The prosodic event metric 220 may be used alone as an indicator of the quality of the speech sample 204 or an indicator of the quality of prosody in the speech sample 204. Further, the prosodic event metric 220 may be provided as an input to a scoring model, where the speech sample is scored using the scoring model based at least in part upon the prosodic event metric.
Outputs from the automatic speech recognizer, such as the syllable to speech sample matching and speech recognizer metrics 314 (e.g., outputs of the automatic speech recognizer 310 and internal variables used by the automatic speech recognizer 310), and the speech sample 304 are used to perform event recognition metric extraction at 316. For example, the event recognition metric extraction can extract attributes of the speech sample 304 at the syllable level to generate the event recognition metrics 318. Example event recognition metrics 318 can include a power measurement for each syllable, a pitch metric for each syllable, a silence measurement metric for each syllable, a syllable duration metric for each syllable, a word-identity associated with a syllable, a dictionary stress associated with the syllable (e.g., whether a dictionary notes that a syllable is expected to be stressed), a distance from a last syllable with a stress or tone metric, as well as others.

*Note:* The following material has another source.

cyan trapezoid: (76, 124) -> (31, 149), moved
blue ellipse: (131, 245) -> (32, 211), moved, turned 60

The prosodic event detector 410 may be implemented in a variety of ways. In one example, the prosodic event detector 410 comprises a decision tree classifier model that identifies locations of prosodic events 412 based on event recognition metrics 408. In one example, a decision tree classifier model is trained using a number of human-transcribed non-native spoken responses. Each of the responses is annotated for stress and tone labels for each syllable by a native speaker of English. A forced aligned process (e.g., via an automatic speech recognizer) is used to obtain word and phoneme time stamps. The words and phones are annotated to note tone changes (e.g., high to low, low to high, high to high, low to low, and no change), where those tone change annotations describe the relative pitch difference between the last syllable of an intonational phrase and the preceding syllable (e.g., a yes-no question usually ends in a low-to-high boundary tone). Tone changes may also be measured within a single syllable. The words and phones are similarly annotated to identify stressed and not stressed syllables, where stressed syllables were defined as bearing the most emphasis or weight within a clause or sentence. Correlations between the annotations and acoustic characteristics of the syllables (e.g., event recognition metrics) are then determined to generate the decision tree classifier model.

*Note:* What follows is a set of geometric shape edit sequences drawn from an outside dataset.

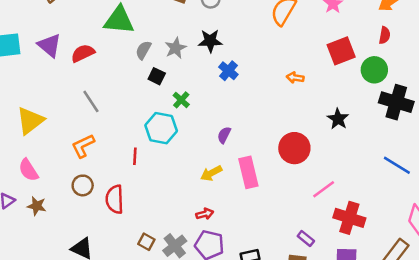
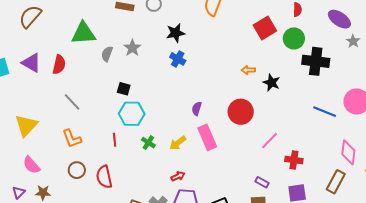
black star: (210, 41) -> (176, 33), moved
red semicircle: (83, 53) -> (59, 65), turned 138
black square: (157, 76) -> (124, 89), moved
orange arrow: (295, 78) -> (248, 70), moved
green cross: (181, 100) -> (148, 143), moved
purple semicircle: (224, 135) -> (197, 109), moved
orange L-shape: (83, 146) -> (72, 138), turned -75
red cross: (349, 218) -> (294, 160), size x0.7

In another example, annotations of the model speech sample can be determined via a crowd sourcing operation, where large numbers of people (e.g., >25) who may not be expert linguists, note their impressions of stresses and tone changes per syllable, where the collective opinions of the group are used to generate the Model Prosodic Event Data Structure. In a further example, the Model Prosodic Event Data Structure may be automatically generated by aligning the model speech sample with the script, extracting features of the sample, and identifying locations of prosodic events in the speech sample based on the extracted figures.
Table 2 depicts an example Detected Prosodic Event Data Structure. At 508,
a location comparator compares the locations of detected prosodic events 504 with the locations of the model prosodic events 506 to generate matches and non-matches of prosodic events 510, such as on a per syllable basis. Comparing the data contained in the data structures of Tables 1 and 2, the location comparator determines that the detected prosodic events match in the “Stressed” category 60% of the time (i.e., for 3 out of 5 records) and in the “Tone Change” category 100% of the time. At 512, a prosodic event metric generator determines a prosodic event metric 514 based on the determined matches and non-matches of prosodic events 510. Such a generation at 512 may be performed using a weighted average of the matches and non-matches data 510 or other mechanism (e.g., a precision recall, an F-score (e.g., an F1 score) of the location of detected prosodic events 504 compared to the model prosodic events 506) to provide the prosodic event metric 514 that can be indicative of the prosodic quality of the speech sample.
The prosodic event metric 514 may be an output in itself, indicating the prosodic quality of a speech sample. Further, the prosodic event metric 514 may be an input to a further data model for scoring an overall quality of the speech sample.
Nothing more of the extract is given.